Guidelines 'Spot-on?'TowerGroup's George Tubin, who agrees regulators have not been vigilant when it comes to breach liability transparency, says the draft reflects moves in a promising direction. "I personally think the new requirements are spot-on, and the supplement is very well and clearly written," says Tubin, a senior research director in Delivery Channels and Financial Information Security research.
But former BofA executive Shroyer says the guidance is too vague. "One of the key things we're finding is that processes need to be reviewed," he says. "Banks must continue to implement control mechanisms that are in accordance with the risk of the transaction."
Shroyer says criminals are breaching control mechanisms through process gaps between siloed banking channels. "Cross-channel fraud is the new big threat facilitated by enhanced malware and open-source identity compromise," he says. "The guidance doesn't address that. And when different organizations have different goals, you end up with process overlaps that are conflicting. It would be great if the guidance would point more of that out."
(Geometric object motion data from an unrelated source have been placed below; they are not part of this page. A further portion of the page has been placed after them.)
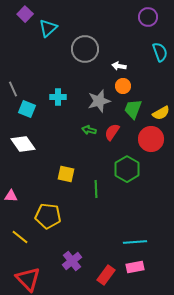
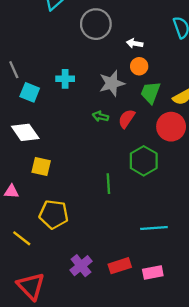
yellow square: (66, 174) -> (41, 167), moved
cyan line: (135, 242) -> (154, 228), moved
red rectangle: (106, 275) -> (120, 266), moved, turned 36

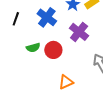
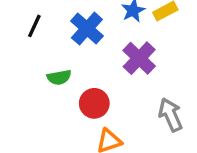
red circle: (53, 50) -> (94, 103), moved

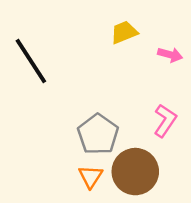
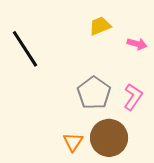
gray pentagon: (98, 134) -> (94, 93), moved

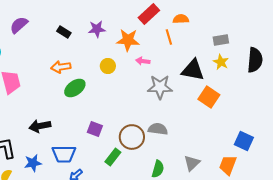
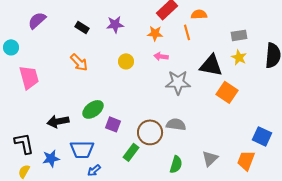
orange star: (128, 40) -> (155, 33), moved, size x0.7
orange arrow: (61, 67) -> (79, 62), turned -126
green ellipse: (75, 88) -> (93, 109), moved

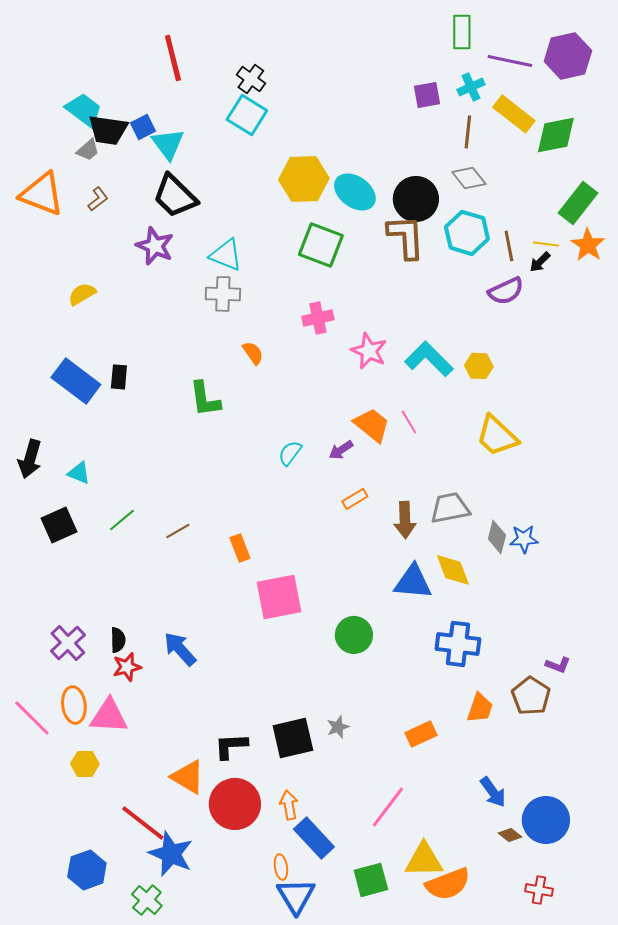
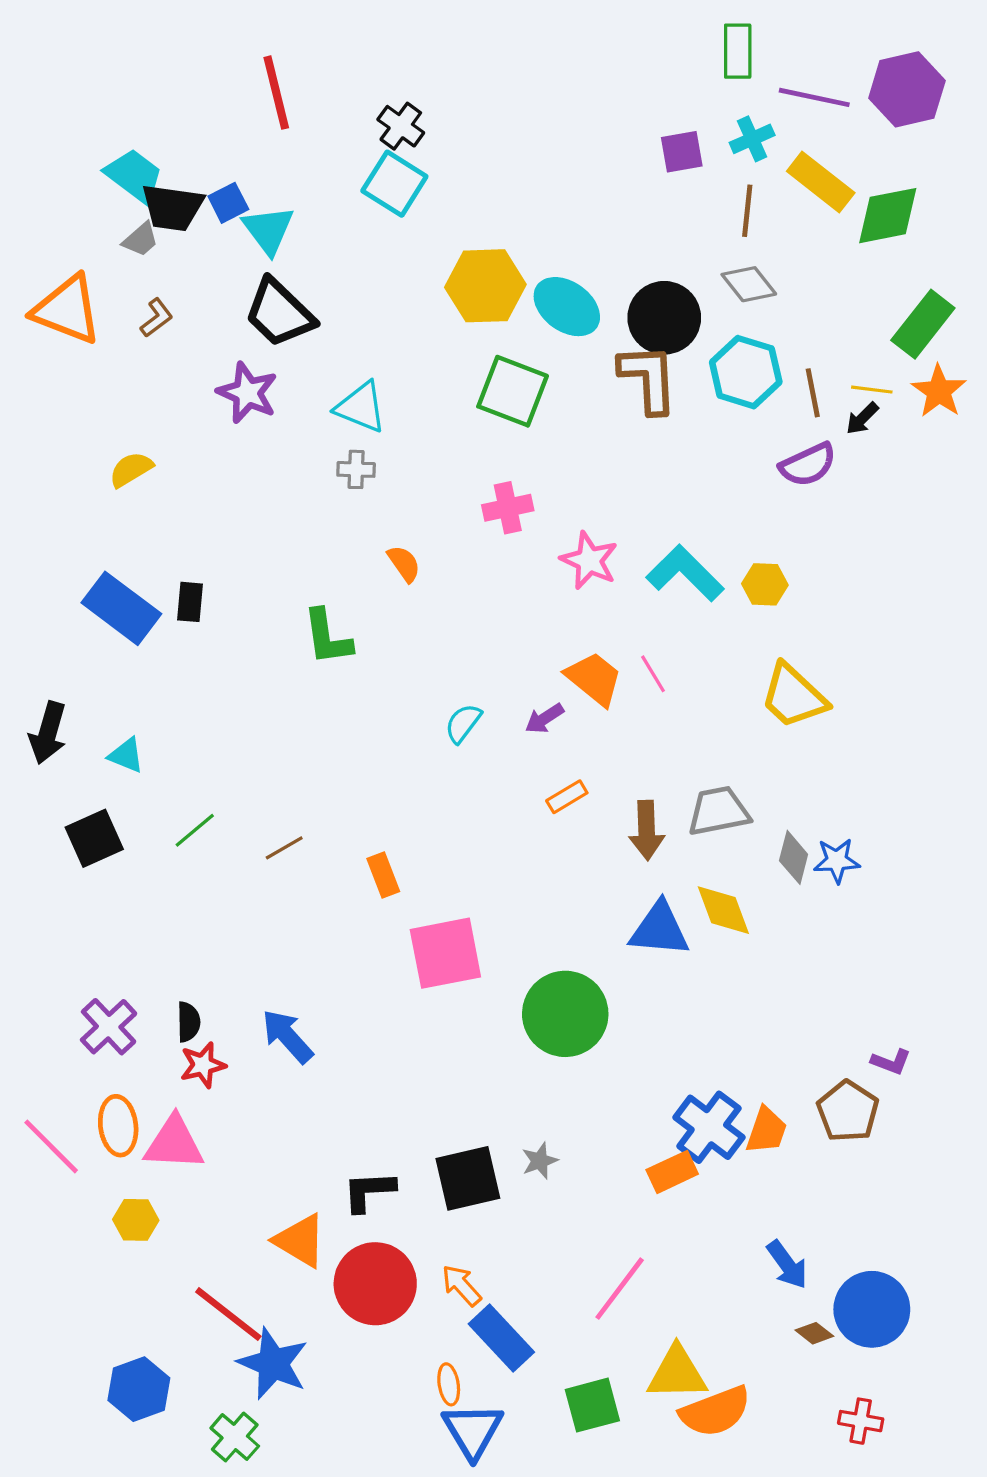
gray cross: (223, 294) -> (356, 469), size x0.7
green circle: (354, 635) -> (565, 1014), size x1.4
blue cross: (458, 644) -> (709, 1127), moved, turned 30
orange arrow: (289, 805) -> (461, 1285), turned -32

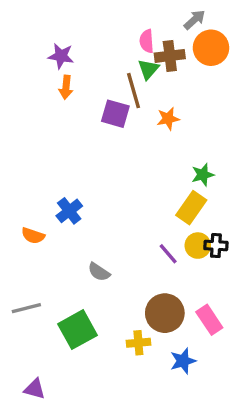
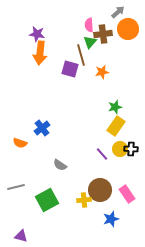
orange arrow: (66, 87) -> (40, 53), size x1.6
green star: (203, 175) -> (115, 107), moved
yellow cross: (138, 343) -> (84, 200), moved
2005 Guidance Was ClearRegulators suggest many of those process gaps and overlaps resulted from banks' decisions to ignore recommendations clearly stated in the original 2005 authentication guidance. For example, from an authentication standpoint, three-factor authentication -- something the user knows, has and is -- could have prevented many online and cross-channel breaches, regulators say.
"I don't know of anyone who's actually following this by doing all three (factors)," says Ben Sady, manager of Risk Advisory Services for Keiter Stephens, a certified public accounting firm and consultancy. "Even with a symbol, that's something you know, so it's not true multifactor authentication, as the guidance intended. And most banks were only following this first one, something the user knows, trying to figure out if they really had to comply with one [factor] or all three."
Regulators have taken note of this noncompliance with multifactor measures. As the new draft states: "The Agencies are increasingly concerned that customer authentication methods implemented several years ago may no longer be effective." And from a risk assessment standpoint, regulators argue banking institutions were not doing enough to stay current.
Sady says most banks conduct audits to address risk only once every two years; at large banks, audits may occur annually. "Judgment is required on behalf of bank management, internal auditors and regulators to determine the best approach to security," he says. "This approach to provide guidance is meant to provide the flexibility and reduce the burden of compliance, where a square peg does not fit a round hole."